Re: Do we want to have the sliding window implementation?

Posted by Mayur Rustagi <ma...@gmail.com>.
Slide window is another dimension to processing

say my batch is 3 sec  & window is 9 sec then this is what I get

[ x1 x2 x3][x4 x5 x6][x7 x8 x9]

This is using slide but slide is equal to window size, but i may want to get last 3 elements at any point of time then that would be


[ x1 x2 x3]  after3sec  [ x2 x3 x4] after3sec  [ x3 x4 x5] after3sec  [ x4 x5 x6]

to implement this  you use batch of 3 sec, window of 9 sec & slide duration of 3 sec. So we are sliding every 3 sec & also getting a batch every 3 sec. 





-- 
Regards,
Mayur Rustagi
Ph: +1 (760) 203 3257
http://www.sigmoidanalytics.com
@mayur_rustagi

On Wed, Sep 10, 2014 at 5:25 AM, Yan Fang <ya...@gmail.com> wrote:

> Hi guys,
> realize that both Storm and Spark Streaming have sliding window
> implementation while Samza only has the fixed window (not sure if it's a
> correct name). I think you guys must consider this idea at the beginning of
> designing the Samza. What was the thought? Thank you.
> Cheers,
> Fang, Yan
> yanfang724@gmail.com
> +1 (206) 849-4108

Re: Do we want to have the sliding window implementation?
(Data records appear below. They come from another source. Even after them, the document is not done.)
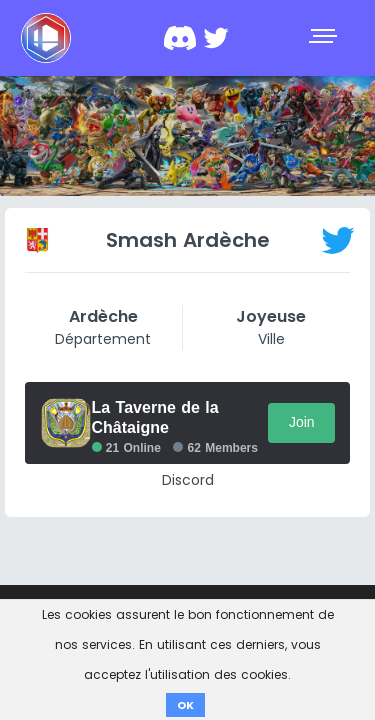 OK (185, 705)
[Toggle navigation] (325, 38)
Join (302, 422) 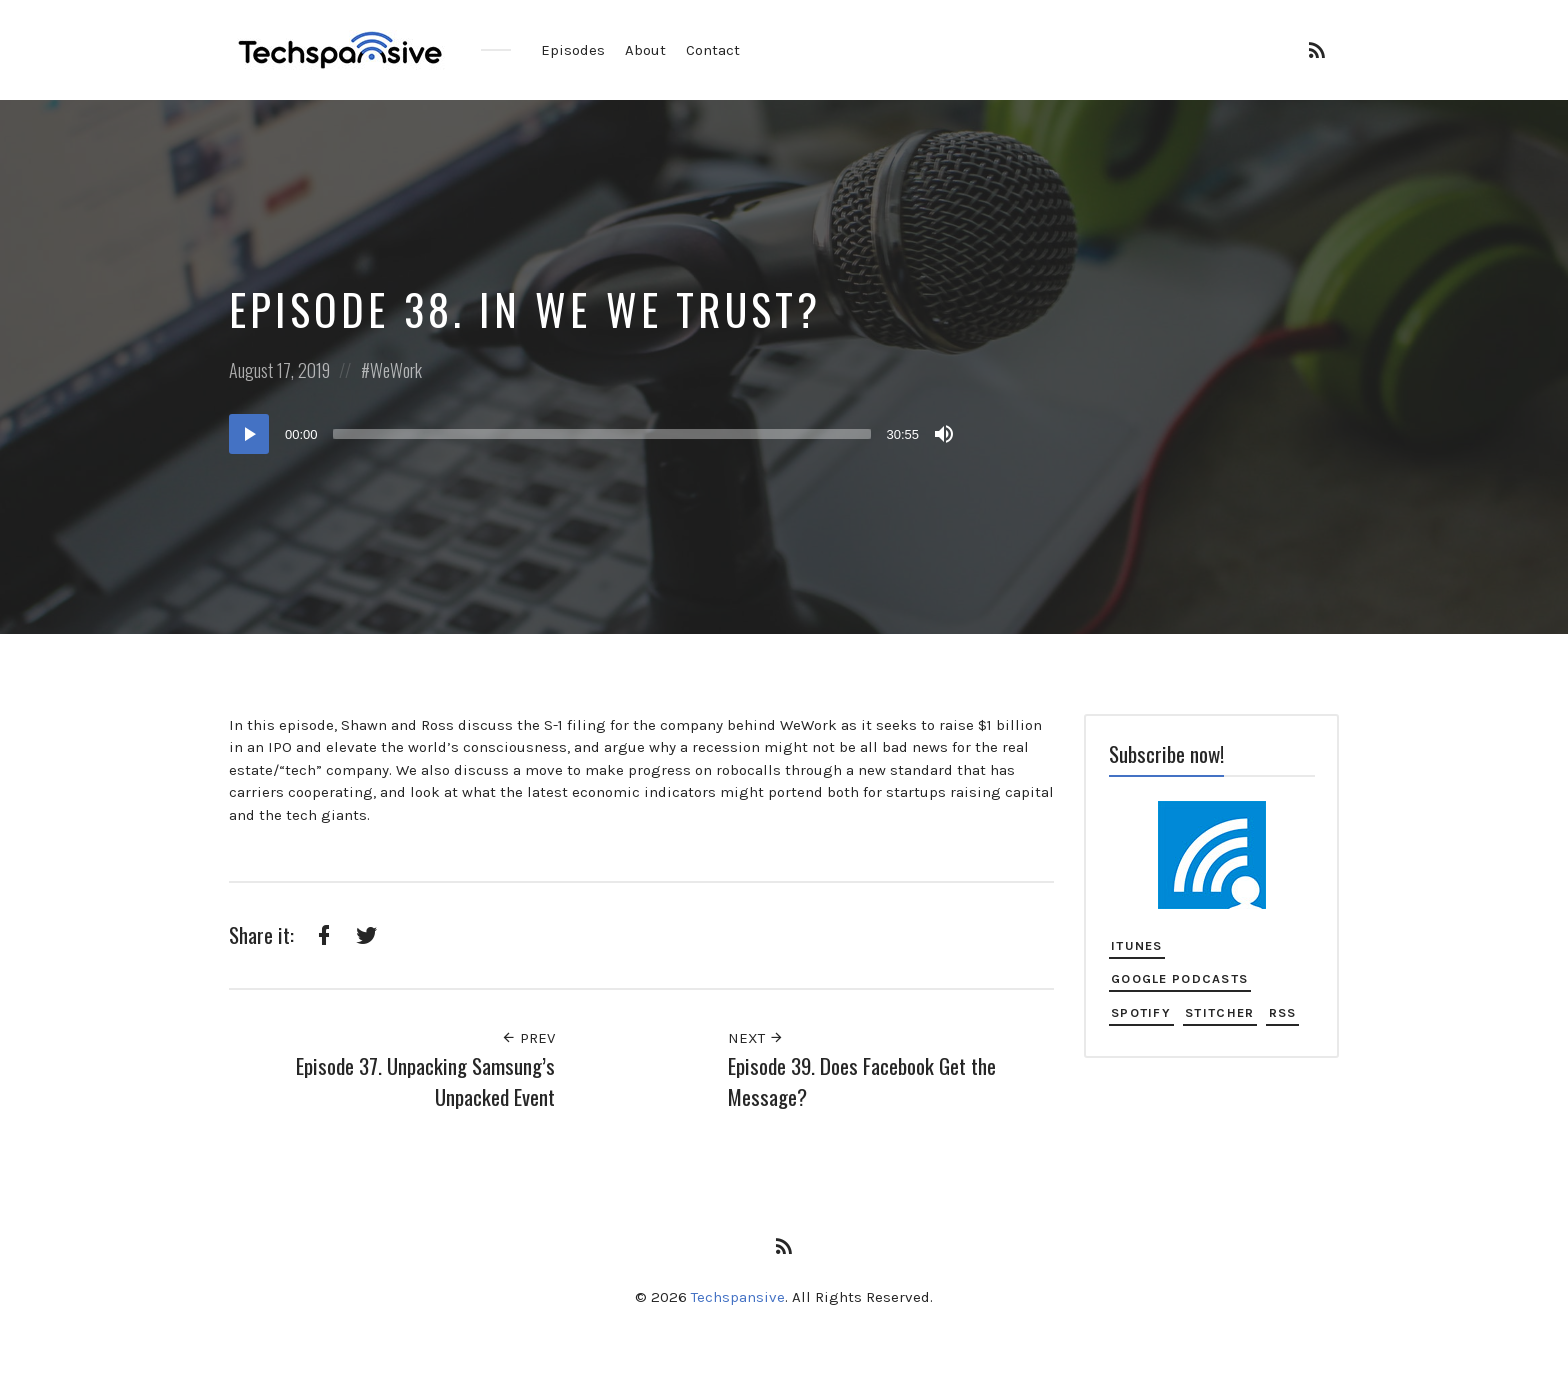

Posted by Shekar Tippur <ct...@gmail.com>.
Yan,

Can you please give a use case for this?

- Shekar

On Tue, Sep 9, 2014 at 4:54 PM, Yan Fang <ya...@gmail.com> wrote:

> Hi guys,
>
> realize that both Storm and Spark Streaming have sliding window
> implementation while Samza only has the fixed window (not sure if it's a
> correct name). I think you guys must consider this idea at the beginning of
> designing the Samza. What was the thought? Thank you.
>
> Cheers,
>
> Fang, Yan
> yanfang724@gmail.com
> +1 (206) 849-4108
>